■ **Exercise requirements**
Consider the listing below. Extract exactly the lines from the line containing "AI Helps Stanford" to the line containing "regional and international", both included.

------------

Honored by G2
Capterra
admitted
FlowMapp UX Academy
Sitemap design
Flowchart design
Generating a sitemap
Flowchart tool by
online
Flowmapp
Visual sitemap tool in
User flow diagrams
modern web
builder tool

------------

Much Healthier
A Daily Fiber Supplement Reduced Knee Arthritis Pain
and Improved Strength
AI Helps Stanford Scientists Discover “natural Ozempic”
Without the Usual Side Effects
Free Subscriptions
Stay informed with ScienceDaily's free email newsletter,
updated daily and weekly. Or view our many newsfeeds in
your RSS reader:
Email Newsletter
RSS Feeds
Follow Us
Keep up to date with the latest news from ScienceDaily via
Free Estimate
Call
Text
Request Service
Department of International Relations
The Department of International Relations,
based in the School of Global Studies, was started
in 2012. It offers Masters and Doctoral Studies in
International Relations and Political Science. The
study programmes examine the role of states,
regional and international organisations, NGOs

------------

■ **Answer to this problem**
AI Helps Stanford Scientists Discover “natural Ozempic”
Without the Usual Side Effects
Free Subscriptions
Stay informed with ScienceDaily's free email newsletter,
updated daily and weekly. Or view our many newsfeeds in
your RSS reader:
Email Newsletter
RSS Feeds
Follow Us
Keep up to date with the latest news from ScienceDaily via
Free Estimate
Call
Text
Request Service
Department of International Relations
The Department of International Relations,
based in the School of Global Studies, was started
in 2012. It offers Masters and Doctoral Studies in
International Relations and Political Science. The
study programmes examine the role of states,
regional and international organisations, NGOs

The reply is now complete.